Bez wątpienia Daniel Merriweather ma niezwykły głos, który trudno pomylić z innym. To właśnie talent pozwolił temu całkiem niepozornemu chłopakowi z lasu gdzieś pod Melbourne (dosłownie) opuścić rodzinną Australię, by przed ostatecznym podbojem świata, zacumować na chwilę w stolicy świata, Nowym Jorku, i rozpocząć stawianie pierwszych profesjonalnych kroków pod okiem Marka Ronsona. Ale z tym właśnie głosem niektórzy mogą mieć pewien problem. Bowiem to ten rodzaj wibracji strun głosowych, który z góry wiadomo, że nie wszystkich oczaruje. Taki trochę casus Christiny Aguilery. Wszyscy wiemy – Aguilera ma potężne głosiwo, ale jego rozmiary i zbyt duża ilość wokalnych akrobacji są w stanie odstraszyć nawet najbardziej tolerancyjnych na dźwięki. Choć to może bardziej kwestia gustu. Merriweather w pewnym stopniu też jest takim głosowym akrobatą. Więc jeśli nie przemawiają do Ciebie, drogi czytelniku, wyśpiewywane przez niego fikołki, swoją lekturę możesz skończyć w tym miejscu.
Kolejną sprawą jest posiadanie talentu, w tym przypadku głosu, a to co się z nim ostatecznie robi. Jest wielu znakomitych wokalistów, którzy nagrywają kiepskie płyty, zupełnie nie idące w parze z ich uzdolnieniami. Analogicznie, istnieje również szereg wykonawców bardzo ubogo obdarowanych w tym względzie przez naturę, a którzy dzięki swojej wizji tworzą znakomite muzyczne dzieła. Jednym słowem, sam głos nie wystarczy. Aby dobrze go zaprezentować, potrzebuje on dobrego pokierowania, właściwego opakowania, inaczej kończysz jak Craig David. Daniel ma na szczęście wyczucie, łeb na karku oraz Marka Ronsona.
Na ”Love&War” duet, który po raz pierwszy współpracował przy Ronsonowskim debiucie ”Here Comes The Fuzz”, uzbierał i stworzył ostatecznie 12 kawałków. Co zaskakujące, jest to pierwszy album wyprodukowany w całości przez tego producenta i DJ-a dla innego artysty. Wielu utożsamia triumf ”Back To Black’‚ właśnie z Ronsonem, ale może warto przypomnieć, że ten sukces miał przynajmniej dwóch ojców (patrz Salaam Remi). Podstawową zasługą tego albumu jest to, że prezentuje on po prostu zbiór piosenek bezpretensjonalnych, dobrze napisanych, wyprodukowanych ze smakiem i znakomicie wykonanych przez Daniela i The Dap Kings, z gościnnym udziałem czarującej Adele oraz hip-hopowego Wale’a.

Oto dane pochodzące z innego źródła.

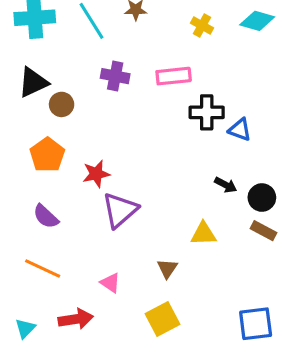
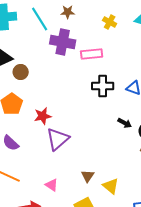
purple cross: (115, 76) -> (63, 42), moved, size x1.4
black cross: (207, 112) -> (103, 86), moved
yellow triangle: (204, 234) -> (111, 186), moved, turned 42

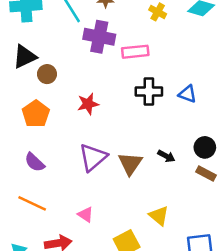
red star: (43, 116) -> (88, 104), moved
black arrow: (125, 123) -> (166, 156), moved
brown triangle: (88, 176) -> (130, 164), moved, size x1.5

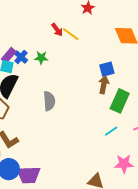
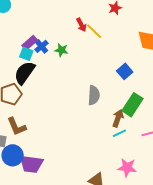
blue square: (107, 69) -> (125, 71), turned -35
brown arrow: (104, 85) -> (118, 118), moved
gray semicircle: (49, 101) -> (94, 95), moved

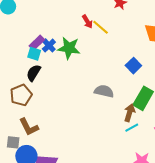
green star: (61, 50) -> (69, 48), size x1.6
black semicircle: (25, 73) -> (34, 73), size x0.7
gray semicircle: (94, 95) -> (104, 91), turned -78

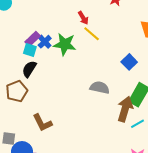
yellow line: (101, 27) -> (92, 34), moved
brown arrow: (129, 113) -> (125, 109), size x1.4
brown L-shape: (29, 127) -> (42, 123), moved
cyan line: (132, 128) -> (137, 124), moved

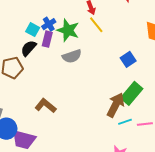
purple rectangle: (33, 39) -> (47, 39), moved, turned -42
gray semicircle: (100, 88) -> (72, 56), moved, turned 138
brown L-shape: (42, 123) -> (46, 106), moved, turned 145

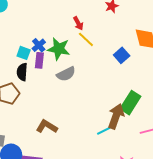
black semicircle: (29, 48) -> (22, 72), turned -30
blue square: (128, 59) -> (122, 55), moved
cyan line: (125, 122) -> (104, 131), moved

To wszystko zyskuje na znaczeniu zwłaszcza w porównaniu z nic nie wnoszącą, pozbawioną iq papką, która nie przestaje zalewać radia i dogorywających stacji muzycznych, gdzie teledysk jest już tylko rodzajem obrazkowego dżingla, serwowanego pomiędzy ”My Sweet 16” a ,,dylematami” panien z ”The Hills”. ”Love&War” to dawka prawdziwej, żywej muzyki, w której rozbrzmiewają echa bluesujących lat ’50 i ’60-tych. Czuć tu także spory sentyment do złotej ery Motown, a wszystko to okraszone jest charakterystycznymi dęciakami Marka Ronsona, które już stały się jego znakiem rozpoznawczym. Jednak gdy pomyśli się o wspomnianym ”Here comes the fuzz” i wczesnym australijskim singlu Merriweathera ”City Rules”, jest trochę szkoda, że Ronson nie zaszczepił na ”Love&War” bardziej bujających i funkujących brzmień. Zostały one porzucone na rzecz bardziej uniwersalnych, rockowo-popowych dźwięków. Ten zabieg znacznie i zupełnie niepotrzebnie wygładził niezmiernie atrakcyjną zadziorność, którą Daniel Merriweather bezwzględnie posiada. W świecie bez osobowości, każdy jej przejaw jest na wagę złota, więc zbrodnią jest jej zawoalowanie. Poza tym kolejność utworów, zwłaszcza ułożenie obok siebie 3 ballad pod koniec, nuży, a przecież wydawałoby się, że Daniel nie jest nudny. Może większe wymieszanie kawałków nie powodowałoby lekkiego poczucia zmęczenia, które niestety może pojawić.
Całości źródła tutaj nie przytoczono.